>>>>>

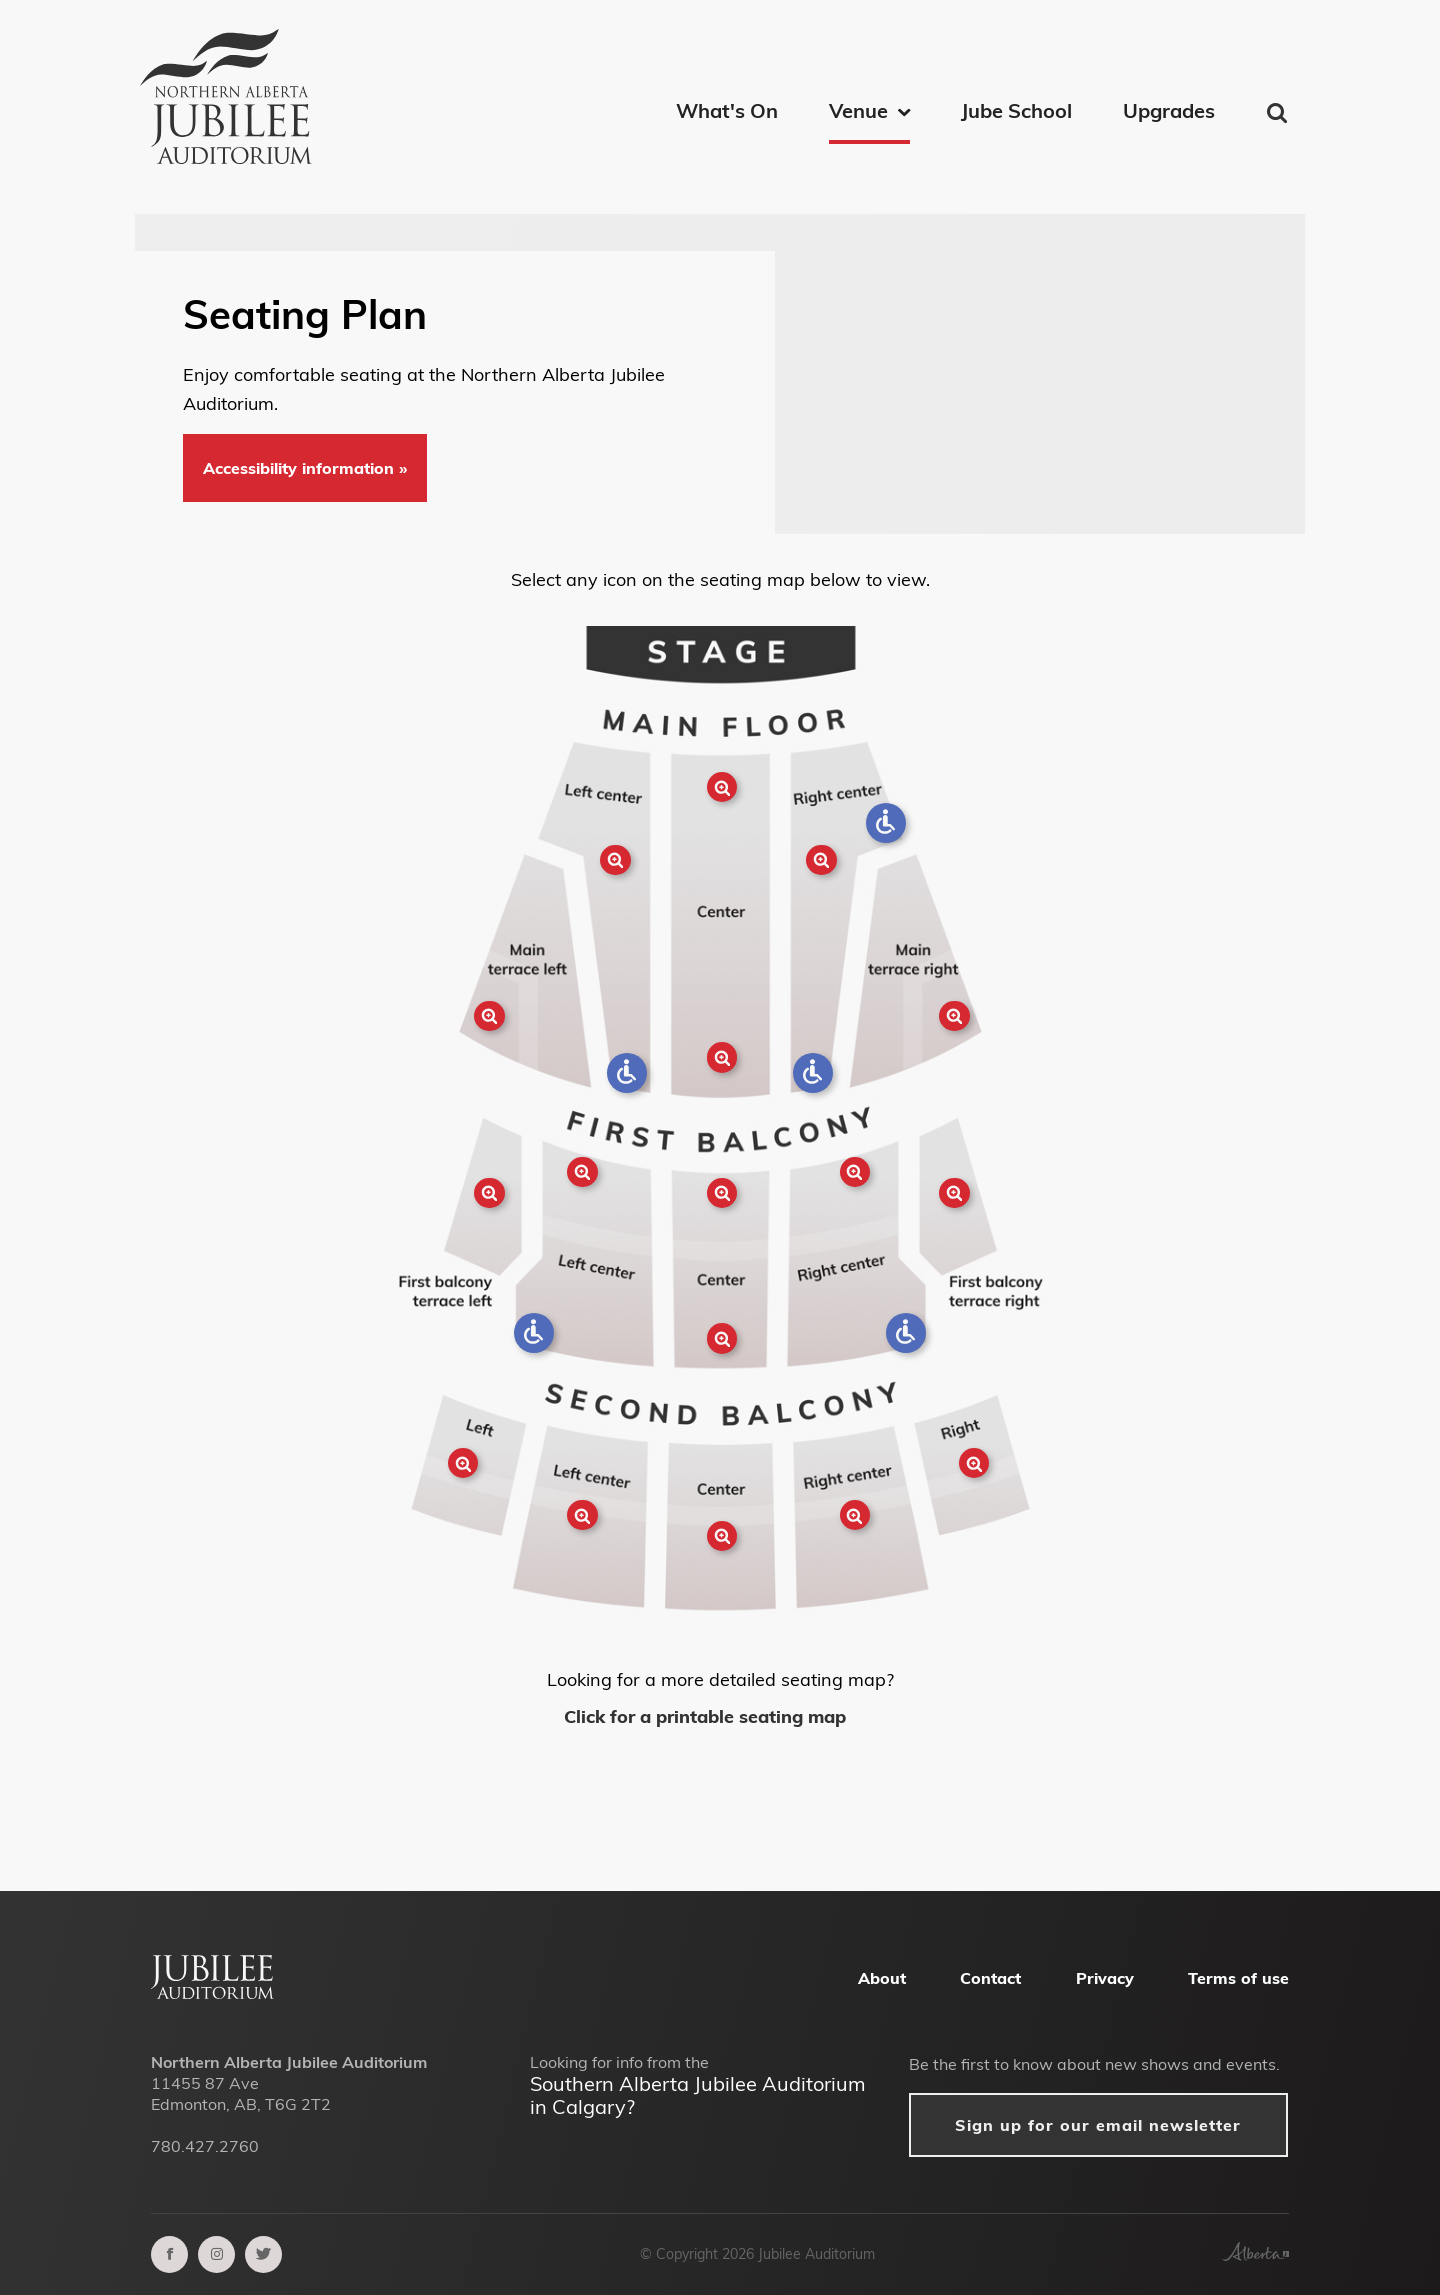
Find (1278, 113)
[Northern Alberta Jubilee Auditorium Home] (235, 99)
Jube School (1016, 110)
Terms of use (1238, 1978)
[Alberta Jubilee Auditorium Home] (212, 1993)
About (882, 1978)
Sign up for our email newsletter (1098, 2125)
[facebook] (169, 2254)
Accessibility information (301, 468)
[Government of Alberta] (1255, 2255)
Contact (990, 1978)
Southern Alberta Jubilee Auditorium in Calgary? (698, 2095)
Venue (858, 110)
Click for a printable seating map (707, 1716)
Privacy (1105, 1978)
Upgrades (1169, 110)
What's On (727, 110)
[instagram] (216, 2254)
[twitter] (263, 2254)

<<<<<

Exercise brief:
Repeat, exactly and in full, every entry in the data, but not the pictures.

Your solution:
Find (1278, 113)
[Northern Alberta Jubilee Auditorium Home] (235, 99)
Jube School (1016, 110)
Terms of use (1238, 1978)
[Alberta Jubilee Auditorium Home] (212, 1993)
About (882, 1978)
Sign up for our email newsletter (1098, 2125)
[facebook] (169, 2254)
Accessibility information (301, 468)
[Government of Alberta] (1255, 2255)
Contact (990, 1978)
Southern Alberta Jubilee Auditorium in Calgary? (698, 2095)
Venue (858, 110)
Click for a printable seating map (707, 1716)
Privacy (1105, 1978)
Upgrades (1169, 110)
What's On (727, 110)
[instagram] (216, 2254)
[twitter] (263, 2254)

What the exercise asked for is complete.